The Southern Poverty Law Center, among many other Twitter observers, took note of Weisman’s efforts to highlight this scourge:
NYTimes reporter @jonathanweisman is retweeting antisemitic tweets from Trump supporters and trolls. It’s ugly. We’ve seen it for a while.
— Southern Poverty Law Center (@splcenter) May 19, 2016
On Twitter and other social-media platforms, it can be difficult to determine who supports whom. Yes, several of the people making anti-Semitic statements had references to the presumptive GOP nominee in their Twitter IDs and photos, though those references could mean anything. What has been clear for some time is that criticizing Trump while being Jewish is a hazardous online activity. On Daily Wire, Ben Shapiro, a prominent conservative commentator, documented the anti-Semitic backlash that followed his own opinionating about Trump. And cited more from where that came:
It’s not just me, of course. Jake Tapper of CNN now says he’s received anti-Semitic tweets “all day.” My friend Bethany Mandel, another orthodox Jew who opposes Trump, just bought herself a gun out of fear of unhinged Trump supporters. John Podhoretz of Commentary says he receives tweets consistently from “literally neo-Nazi White supremacists, all anonymous…I don’t think I can attribute being a supporter of Trump to being a validator or an expresser of these opinions, but something was let loose by him.” Noah Rothman of Commentary tweets, “It never ends. Blocking doesn’t help either. They have lists, on which I seem to find myself.”
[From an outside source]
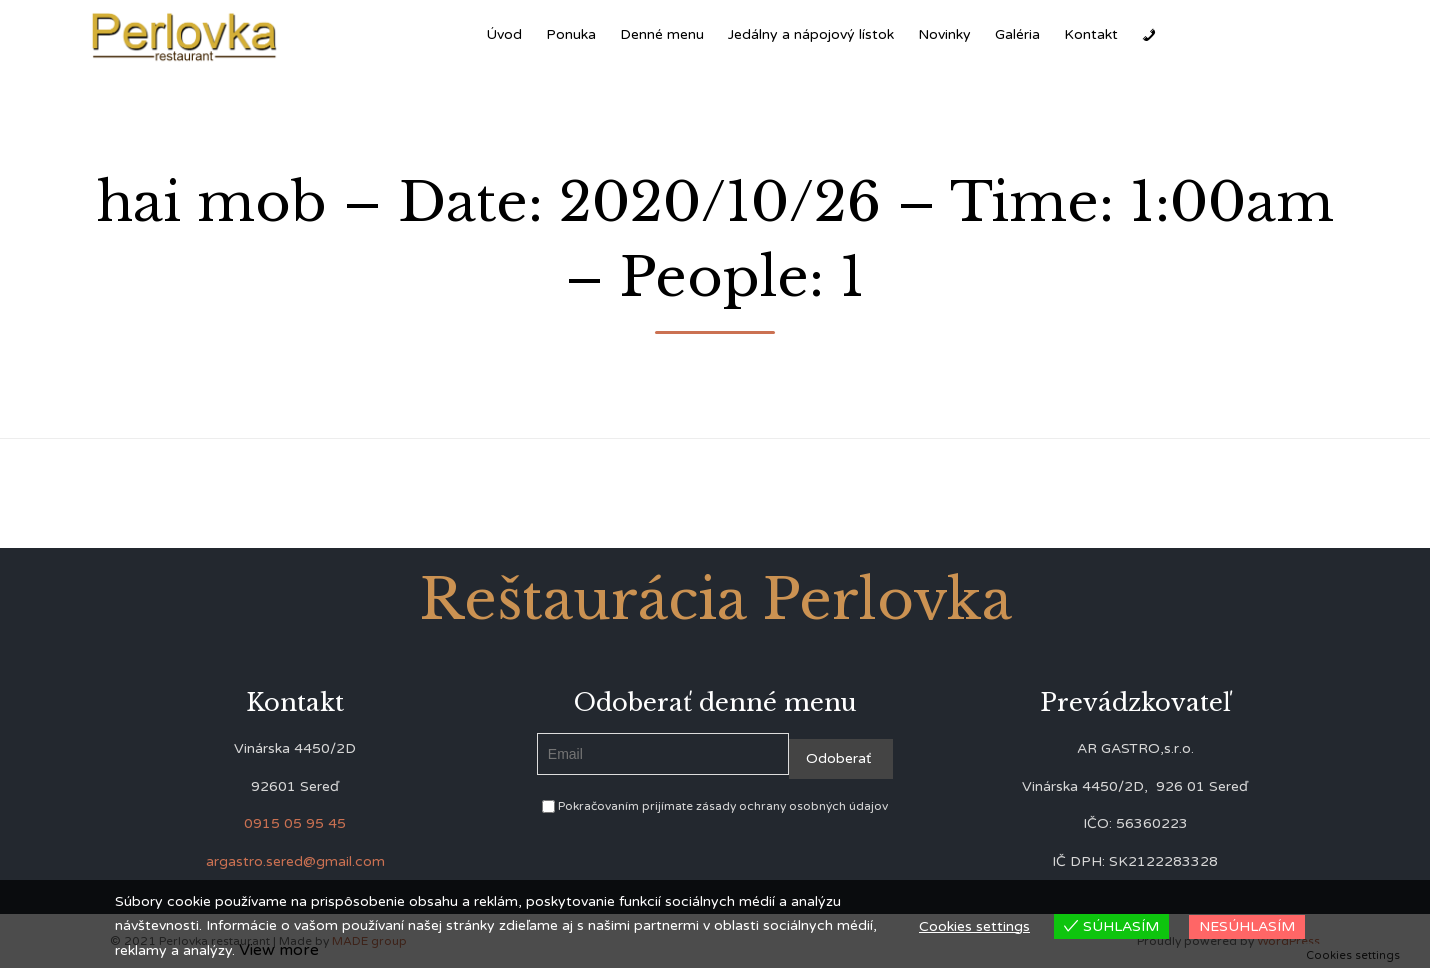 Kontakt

Shapiro Wednesday offered a further exploration at National Review under the headline, “Trump’s Anti-Semitic Supporters.” He writes: “I’ve experienced more pure, unadulterated anti-Semitism since coming out against Trump’s candidacy than at any other time in my political career. Trump supporters have threatened me and other Jews who hold my viewpoint. They’ve blown up my e-mail inbox with anti-Semitic conspiracy theories. They greeted the birth of my second child by calling for me, my wife, and two children to be thrown into a gas chamber.”
As this blog reported, journalist Julia Ioffe filed a police report after receiving anti-Semitic threats stemming from the backlash against her story in GQ about Melania Trump. “The Trumps have a record of kind of whistling their followers into action,” Ioffe said at the time.